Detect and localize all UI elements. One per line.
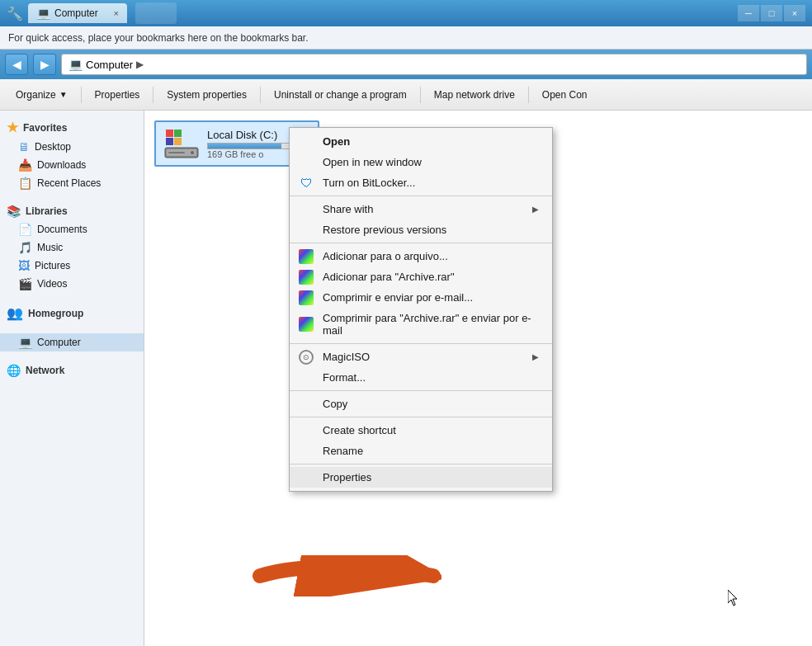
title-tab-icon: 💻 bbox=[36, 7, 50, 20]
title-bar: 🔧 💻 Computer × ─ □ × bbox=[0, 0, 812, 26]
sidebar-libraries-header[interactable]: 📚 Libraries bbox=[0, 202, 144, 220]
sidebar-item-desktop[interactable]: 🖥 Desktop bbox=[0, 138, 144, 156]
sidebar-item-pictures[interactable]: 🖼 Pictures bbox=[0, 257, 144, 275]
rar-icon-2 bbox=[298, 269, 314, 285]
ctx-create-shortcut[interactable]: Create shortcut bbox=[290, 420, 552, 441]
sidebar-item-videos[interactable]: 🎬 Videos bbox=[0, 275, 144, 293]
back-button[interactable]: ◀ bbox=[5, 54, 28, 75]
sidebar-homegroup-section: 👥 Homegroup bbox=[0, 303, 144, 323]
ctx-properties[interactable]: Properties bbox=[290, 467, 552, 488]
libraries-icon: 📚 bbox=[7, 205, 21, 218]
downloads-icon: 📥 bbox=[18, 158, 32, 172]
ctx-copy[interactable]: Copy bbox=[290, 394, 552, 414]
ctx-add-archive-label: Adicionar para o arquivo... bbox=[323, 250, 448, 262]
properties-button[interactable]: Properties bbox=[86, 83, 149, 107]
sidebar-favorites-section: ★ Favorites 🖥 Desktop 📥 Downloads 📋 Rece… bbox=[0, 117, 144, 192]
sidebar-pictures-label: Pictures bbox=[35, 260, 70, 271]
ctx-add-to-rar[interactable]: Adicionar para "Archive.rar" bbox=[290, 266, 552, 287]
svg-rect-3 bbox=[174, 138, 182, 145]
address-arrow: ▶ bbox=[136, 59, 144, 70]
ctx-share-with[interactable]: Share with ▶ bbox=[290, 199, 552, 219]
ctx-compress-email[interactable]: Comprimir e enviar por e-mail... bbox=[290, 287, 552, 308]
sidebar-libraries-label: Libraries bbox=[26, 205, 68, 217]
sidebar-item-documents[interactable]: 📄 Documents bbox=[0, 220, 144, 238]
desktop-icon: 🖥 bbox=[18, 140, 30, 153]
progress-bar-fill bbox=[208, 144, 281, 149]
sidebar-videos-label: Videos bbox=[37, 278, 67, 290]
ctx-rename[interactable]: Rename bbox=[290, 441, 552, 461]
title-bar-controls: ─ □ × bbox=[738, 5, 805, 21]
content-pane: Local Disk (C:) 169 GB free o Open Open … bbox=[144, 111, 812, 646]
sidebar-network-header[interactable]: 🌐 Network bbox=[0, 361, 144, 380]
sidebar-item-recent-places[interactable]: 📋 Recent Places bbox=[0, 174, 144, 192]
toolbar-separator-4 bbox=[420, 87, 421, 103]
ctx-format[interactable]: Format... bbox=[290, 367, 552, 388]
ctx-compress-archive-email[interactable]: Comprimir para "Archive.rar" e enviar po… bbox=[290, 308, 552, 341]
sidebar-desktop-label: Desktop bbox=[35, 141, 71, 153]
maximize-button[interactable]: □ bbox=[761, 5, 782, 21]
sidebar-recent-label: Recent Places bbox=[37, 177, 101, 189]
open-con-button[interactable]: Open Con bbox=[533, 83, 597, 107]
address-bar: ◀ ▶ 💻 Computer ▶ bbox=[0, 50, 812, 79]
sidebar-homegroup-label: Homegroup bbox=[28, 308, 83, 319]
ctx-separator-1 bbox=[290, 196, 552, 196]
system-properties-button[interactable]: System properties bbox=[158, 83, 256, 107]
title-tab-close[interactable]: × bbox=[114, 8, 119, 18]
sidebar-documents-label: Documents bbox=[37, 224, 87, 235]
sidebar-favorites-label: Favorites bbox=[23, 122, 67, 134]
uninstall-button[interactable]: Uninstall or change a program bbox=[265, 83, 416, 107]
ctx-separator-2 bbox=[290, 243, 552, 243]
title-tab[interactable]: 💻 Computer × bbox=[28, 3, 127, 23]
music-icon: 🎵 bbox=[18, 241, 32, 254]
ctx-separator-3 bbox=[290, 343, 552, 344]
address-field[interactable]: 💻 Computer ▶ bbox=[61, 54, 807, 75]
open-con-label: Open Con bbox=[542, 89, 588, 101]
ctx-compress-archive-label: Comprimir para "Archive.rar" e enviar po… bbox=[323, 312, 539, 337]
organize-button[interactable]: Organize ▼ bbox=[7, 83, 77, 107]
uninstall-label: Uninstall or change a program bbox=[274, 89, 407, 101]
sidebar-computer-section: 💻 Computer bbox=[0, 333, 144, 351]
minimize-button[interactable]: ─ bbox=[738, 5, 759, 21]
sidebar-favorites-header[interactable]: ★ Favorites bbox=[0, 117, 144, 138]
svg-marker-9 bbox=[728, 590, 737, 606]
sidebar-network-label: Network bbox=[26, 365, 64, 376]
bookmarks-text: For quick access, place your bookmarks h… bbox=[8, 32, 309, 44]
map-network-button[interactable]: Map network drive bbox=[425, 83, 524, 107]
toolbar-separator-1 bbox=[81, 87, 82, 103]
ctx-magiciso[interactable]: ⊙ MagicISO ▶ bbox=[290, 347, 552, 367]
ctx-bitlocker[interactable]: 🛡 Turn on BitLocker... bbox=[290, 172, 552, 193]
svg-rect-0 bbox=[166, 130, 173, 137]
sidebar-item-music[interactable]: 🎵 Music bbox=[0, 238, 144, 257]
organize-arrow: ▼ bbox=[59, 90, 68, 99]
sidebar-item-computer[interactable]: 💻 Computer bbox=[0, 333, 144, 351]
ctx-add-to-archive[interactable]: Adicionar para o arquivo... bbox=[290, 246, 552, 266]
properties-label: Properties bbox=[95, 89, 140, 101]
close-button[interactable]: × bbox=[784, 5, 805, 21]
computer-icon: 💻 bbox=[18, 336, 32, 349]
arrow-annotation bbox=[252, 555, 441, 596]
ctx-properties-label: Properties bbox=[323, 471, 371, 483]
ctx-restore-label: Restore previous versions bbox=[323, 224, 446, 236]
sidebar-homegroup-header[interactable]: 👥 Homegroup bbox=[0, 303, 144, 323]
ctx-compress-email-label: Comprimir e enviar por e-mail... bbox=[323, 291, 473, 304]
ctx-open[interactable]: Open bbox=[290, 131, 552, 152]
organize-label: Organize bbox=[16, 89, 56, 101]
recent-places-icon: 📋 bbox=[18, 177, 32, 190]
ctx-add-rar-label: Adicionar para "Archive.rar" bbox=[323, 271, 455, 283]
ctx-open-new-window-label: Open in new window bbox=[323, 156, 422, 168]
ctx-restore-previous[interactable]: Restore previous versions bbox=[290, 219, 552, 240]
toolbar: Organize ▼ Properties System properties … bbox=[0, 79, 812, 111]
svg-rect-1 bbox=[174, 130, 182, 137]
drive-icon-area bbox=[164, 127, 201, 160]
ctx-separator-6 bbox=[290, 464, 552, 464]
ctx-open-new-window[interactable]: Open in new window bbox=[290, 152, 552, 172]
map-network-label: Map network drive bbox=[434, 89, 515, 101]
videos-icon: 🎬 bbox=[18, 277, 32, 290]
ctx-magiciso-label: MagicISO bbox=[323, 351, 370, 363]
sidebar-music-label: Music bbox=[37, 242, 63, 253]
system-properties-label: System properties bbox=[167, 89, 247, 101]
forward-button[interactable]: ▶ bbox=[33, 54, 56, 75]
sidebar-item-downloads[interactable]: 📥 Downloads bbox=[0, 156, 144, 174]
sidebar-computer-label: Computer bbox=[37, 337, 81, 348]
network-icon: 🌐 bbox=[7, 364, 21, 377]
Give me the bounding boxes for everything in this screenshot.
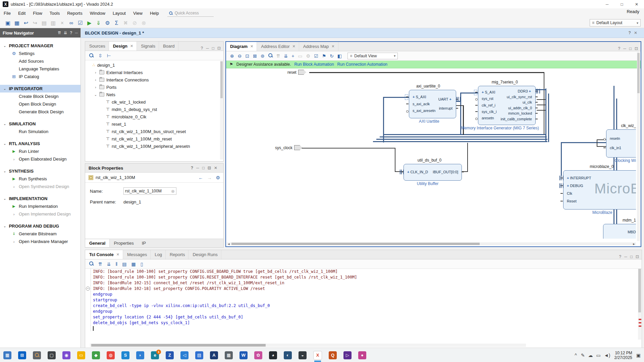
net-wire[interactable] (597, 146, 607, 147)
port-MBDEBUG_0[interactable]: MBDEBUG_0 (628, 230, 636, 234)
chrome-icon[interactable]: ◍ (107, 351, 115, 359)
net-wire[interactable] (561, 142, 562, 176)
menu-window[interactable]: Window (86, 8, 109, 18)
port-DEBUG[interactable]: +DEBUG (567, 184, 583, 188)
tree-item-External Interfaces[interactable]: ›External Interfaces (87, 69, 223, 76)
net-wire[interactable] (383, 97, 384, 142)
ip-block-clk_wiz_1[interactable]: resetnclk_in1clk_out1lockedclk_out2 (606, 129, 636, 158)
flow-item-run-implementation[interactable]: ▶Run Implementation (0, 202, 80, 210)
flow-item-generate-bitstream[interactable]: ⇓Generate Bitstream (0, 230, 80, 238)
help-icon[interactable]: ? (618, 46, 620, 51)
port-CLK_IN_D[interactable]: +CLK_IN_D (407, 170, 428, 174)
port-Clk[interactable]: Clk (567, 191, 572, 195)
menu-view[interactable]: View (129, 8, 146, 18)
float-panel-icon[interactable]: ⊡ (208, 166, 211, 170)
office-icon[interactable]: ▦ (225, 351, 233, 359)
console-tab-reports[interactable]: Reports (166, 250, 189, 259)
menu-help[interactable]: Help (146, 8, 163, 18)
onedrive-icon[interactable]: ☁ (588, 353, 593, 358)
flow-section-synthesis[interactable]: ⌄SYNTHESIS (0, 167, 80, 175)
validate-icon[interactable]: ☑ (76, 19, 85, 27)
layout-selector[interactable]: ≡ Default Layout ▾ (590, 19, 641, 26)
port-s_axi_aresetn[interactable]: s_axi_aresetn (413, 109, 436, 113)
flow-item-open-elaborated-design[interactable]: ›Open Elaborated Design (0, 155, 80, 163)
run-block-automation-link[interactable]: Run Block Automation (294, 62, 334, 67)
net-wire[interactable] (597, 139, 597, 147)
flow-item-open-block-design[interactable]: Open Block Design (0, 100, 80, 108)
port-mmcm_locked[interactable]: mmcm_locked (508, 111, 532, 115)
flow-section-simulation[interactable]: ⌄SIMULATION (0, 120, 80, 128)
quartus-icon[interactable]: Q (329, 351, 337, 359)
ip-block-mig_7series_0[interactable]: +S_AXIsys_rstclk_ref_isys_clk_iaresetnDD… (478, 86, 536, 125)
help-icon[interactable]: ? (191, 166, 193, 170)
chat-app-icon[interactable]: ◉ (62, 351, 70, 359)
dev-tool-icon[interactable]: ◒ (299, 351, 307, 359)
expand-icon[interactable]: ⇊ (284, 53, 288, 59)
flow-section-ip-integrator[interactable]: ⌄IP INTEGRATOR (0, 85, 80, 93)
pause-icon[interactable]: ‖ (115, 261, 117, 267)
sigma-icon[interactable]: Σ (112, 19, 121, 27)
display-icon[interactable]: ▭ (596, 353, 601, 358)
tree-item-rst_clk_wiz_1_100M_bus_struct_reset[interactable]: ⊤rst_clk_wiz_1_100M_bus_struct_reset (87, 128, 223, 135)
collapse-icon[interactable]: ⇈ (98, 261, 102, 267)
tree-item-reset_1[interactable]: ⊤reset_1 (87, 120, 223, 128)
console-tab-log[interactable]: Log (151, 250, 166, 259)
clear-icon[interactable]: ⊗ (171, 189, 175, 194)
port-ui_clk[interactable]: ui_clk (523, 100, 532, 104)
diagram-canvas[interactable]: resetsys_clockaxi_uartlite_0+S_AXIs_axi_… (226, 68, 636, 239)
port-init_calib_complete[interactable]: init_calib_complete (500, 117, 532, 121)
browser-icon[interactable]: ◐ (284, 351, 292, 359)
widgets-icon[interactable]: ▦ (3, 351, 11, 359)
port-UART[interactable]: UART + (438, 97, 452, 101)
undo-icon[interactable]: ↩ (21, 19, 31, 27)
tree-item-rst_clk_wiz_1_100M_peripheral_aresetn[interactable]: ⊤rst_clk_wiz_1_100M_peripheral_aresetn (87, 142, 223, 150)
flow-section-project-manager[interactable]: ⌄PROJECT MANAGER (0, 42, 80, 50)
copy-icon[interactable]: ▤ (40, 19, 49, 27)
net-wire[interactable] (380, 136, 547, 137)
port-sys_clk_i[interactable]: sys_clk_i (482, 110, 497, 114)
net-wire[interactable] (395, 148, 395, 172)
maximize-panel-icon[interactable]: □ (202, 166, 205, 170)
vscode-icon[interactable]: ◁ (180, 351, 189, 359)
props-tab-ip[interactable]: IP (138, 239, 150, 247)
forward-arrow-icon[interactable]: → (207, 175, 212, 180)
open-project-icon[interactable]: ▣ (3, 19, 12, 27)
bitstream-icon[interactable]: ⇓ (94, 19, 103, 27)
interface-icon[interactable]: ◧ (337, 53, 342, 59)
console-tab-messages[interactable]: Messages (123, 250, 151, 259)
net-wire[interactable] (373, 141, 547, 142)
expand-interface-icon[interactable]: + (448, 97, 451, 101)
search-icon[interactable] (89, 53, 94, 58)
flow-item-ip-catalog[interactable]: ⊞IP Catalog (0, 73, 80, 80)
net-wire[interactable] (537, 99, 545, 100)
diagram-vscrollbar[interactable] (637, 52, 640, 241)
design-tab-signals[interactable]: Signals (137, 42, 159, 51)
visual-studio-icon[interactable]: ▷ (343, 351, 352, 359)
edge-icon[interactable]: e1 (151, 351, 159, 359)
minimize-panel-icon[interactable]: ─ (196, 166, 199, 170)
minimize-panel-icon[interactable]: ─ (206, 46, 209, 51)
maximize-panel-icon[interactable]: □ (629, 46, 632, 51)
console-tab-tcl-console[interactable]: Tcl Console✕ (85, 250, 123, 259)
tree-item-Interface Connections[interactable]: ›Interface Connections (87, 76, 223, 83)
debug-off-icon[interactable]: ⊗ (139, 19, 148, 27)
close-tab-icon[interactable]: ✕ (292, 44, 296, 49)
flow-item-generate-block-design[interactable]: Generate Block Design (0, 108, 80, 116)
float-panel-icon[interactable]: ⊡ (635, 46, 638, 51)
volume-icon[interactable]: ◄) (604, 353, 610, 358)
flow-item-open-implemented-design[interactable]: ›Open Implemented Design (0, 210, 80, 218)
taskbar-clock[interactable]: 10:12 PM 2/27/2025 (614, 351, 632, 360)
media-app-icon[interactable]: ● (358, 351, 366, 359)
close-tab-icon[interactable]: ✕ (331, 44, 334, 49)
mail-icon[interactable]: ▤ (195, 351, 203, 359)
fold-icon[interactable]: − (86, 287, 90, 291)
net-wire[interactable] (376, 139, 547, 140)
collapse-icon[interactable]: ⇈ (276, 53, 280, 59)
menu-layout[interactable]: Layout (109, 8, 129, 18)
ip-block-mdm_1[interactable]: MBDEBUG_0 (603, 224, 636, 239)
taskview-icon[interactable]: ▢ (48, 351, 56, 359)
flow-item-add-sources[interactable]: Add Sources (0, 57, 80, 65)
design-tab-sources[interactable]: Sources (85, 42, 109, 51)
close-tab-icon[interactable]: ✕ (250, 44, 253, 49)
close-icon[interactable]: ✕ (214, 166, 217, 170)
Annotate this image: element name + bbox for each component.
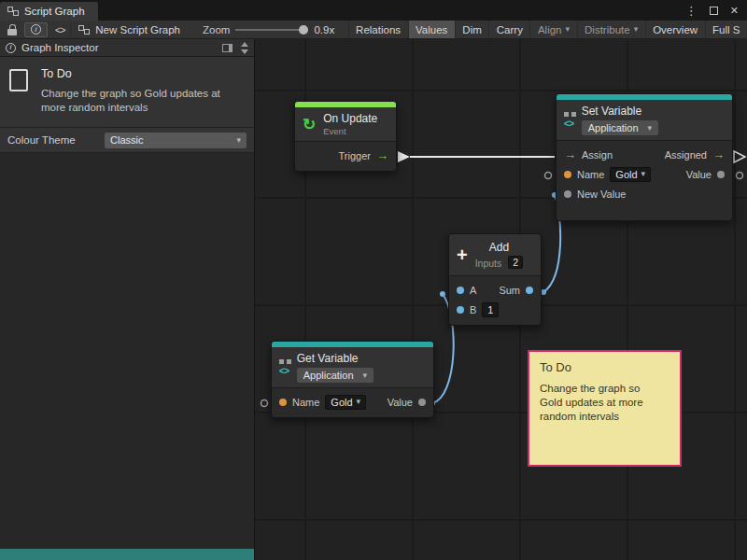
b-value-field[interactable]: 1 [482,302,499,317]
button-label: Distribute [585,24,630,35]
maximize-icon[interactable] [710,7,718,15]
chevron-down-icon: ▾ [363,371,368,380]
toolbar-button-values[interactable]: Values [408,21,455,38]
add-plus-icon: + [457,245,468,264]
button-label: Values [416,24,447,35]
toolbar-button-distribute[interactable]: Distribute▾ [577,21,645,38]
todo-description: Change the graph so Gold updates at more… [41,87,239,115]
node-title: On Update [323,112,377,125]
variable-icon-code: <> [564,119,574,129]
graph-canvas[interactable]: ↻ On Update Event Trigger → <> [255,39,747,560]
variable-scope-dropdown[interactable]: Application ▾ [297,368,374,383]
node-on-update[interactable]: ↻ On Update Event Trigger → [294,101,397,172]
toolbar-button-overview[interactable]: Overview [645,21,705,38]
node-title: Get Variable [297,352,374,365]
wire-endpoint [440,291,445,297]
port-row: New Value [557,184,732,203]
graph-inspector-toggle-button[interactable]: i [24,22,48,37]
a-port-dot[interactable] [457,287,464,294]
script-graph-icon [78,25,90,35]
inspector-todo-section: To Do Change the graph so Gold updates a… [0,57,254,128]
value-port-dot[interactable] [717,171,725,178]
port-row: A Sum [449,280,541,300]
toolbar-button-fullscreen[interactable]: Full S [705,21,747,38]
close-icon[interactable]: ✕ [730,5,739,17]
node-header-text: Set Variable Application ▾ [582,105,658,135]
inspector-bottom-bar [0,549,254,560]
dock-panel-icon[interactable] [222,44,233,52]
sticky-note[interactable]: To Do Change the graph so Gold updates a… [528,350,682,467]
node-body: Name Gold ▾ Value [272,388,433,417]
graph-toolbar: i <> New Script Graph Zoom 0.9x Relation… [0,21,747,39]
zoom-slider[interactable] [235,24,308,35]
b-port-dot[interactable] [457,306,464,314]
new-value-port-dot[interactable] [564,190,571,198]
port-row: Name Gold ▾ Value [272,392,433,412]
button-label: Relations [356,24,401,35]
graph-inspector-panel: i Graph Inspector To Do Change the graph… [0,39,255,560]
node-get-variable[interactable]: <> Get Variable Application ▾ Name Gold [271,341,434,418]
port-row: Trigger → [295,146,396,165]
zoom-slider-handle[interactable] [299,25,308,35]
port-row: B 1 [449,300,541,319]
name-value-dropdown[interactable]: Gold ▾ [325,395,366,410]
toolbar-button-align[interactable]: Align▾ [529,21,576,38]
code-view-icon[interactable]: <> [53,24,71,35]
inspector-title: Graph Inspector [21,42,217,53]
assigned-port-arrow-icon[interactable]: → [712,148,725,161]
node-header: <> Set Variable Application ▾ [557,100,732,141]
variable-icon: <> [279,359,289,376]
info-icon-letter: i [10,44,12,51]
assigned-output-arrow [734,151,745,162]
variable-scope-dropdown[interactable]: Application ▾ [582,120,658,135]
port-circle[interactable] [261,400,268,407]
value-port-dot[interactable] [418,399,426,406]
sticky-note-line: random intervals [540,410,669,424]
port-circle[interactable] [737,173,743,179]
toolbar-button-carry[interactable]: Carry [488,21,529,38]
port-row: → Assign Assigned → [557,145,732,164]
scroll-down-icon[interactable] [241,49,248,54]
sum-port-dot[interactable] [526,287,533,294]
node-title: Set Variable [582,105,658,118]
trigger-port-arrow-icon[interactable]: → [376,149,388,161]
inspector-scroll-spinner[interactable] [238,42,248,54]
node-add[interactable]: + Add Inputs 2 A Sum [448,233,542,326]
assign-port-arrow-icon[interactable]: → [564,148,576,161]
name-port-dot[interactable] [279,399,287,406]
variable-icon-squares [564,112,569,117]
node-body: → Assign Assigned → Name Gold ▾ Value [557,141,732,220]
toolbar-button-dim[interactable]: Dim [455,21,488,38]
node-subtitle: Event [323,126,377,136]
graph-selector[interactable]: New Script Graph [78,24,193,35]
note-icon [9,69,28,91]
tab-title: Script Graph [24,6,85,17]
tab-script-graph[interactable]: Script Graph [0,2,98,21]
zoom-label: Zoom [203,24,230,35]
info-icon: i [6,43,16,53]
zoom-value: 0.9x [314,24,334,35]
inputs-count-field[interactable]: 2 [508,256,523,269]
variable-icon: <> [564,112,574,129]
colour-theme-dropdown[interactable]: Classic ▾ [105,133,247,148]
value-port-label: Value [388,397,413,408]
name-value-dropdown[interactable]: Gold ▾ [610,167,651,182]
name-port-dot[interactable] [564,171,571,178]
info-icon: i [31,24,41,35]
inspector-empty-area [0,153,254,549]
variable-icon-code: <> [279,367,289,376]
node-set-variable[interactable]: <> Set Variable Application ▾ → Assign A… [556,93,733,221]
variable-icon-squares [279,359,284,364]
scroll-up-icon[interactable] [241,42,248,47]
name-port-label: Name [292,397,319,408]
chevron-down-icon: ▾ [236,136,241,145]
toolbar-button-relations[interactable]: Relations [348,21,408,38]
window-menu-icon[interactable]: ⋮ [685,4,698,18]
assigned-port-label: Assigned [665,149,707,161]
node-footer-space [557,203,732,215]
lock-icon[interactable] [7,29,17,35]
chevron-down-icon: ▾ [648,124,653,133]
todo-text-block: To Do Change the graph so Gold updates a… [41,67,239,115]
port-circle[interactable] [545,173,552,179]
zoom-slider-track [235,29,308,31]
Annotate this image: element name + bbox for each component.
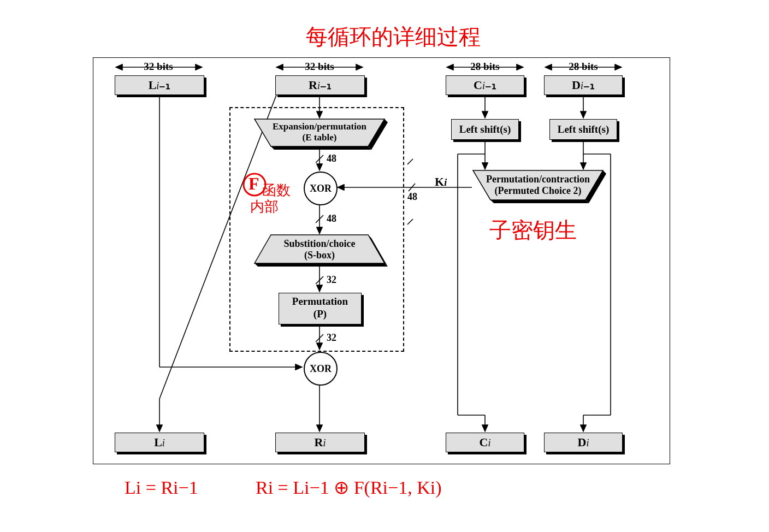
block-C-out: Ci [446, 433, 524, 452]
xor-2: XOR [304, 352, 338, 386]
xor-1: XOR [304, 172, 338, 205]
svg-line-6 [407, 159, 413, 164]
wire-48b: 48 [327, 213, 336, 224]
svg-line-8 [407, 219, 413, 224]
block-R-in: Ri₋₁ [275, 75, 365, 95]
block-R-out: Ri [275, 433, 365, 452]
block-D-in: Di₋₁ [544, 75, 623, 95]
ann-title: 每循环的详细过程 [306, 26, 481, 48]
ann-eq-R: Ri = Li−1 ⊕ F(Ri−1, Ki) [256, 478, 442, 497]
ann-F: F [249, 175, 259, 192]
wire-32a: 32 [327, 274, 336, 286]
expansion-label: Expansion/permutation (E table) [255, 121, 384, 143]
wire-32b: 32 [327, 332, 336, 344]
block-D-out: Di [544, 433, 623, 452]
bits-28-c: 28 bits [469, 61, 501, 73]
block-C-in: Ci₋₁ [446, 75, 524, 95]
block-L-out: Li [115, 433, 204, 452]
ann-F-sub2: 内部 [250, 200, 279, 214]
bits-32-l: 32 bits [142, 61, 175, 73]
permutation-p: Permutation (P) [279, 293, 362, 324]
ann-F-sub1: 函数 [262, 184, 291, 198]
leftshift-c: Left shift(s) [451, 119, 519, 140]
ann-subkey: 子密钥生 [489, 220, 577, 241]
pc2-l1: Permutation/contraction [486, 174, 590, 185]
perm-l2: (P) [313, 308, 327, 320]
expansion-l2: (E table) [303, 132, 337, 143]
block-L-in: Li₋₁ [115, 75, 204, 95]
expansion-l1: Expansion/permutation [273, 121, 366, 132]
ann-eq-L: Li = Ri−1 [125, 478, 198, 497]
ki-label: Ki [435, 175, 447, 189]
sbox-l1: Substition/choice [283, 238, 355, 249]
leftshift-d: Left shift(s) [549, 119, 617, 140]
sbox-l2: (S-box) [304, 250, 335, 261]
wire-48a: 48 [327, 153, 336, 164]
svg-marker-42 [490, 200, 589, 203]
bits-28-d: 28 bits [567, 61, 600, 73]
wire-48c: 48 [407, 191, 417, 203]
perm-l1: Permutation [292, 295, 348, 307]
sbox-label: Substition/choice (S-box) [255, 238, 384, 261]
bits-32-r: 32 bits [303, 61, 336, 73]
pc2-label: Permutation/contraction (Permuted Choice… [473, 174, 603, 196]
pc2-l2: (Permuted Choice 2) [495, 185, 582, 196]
*-*-*
Once you have gone through the listing, state the number of lines holding the word "System" and nothing else.

Response for this exercise: 3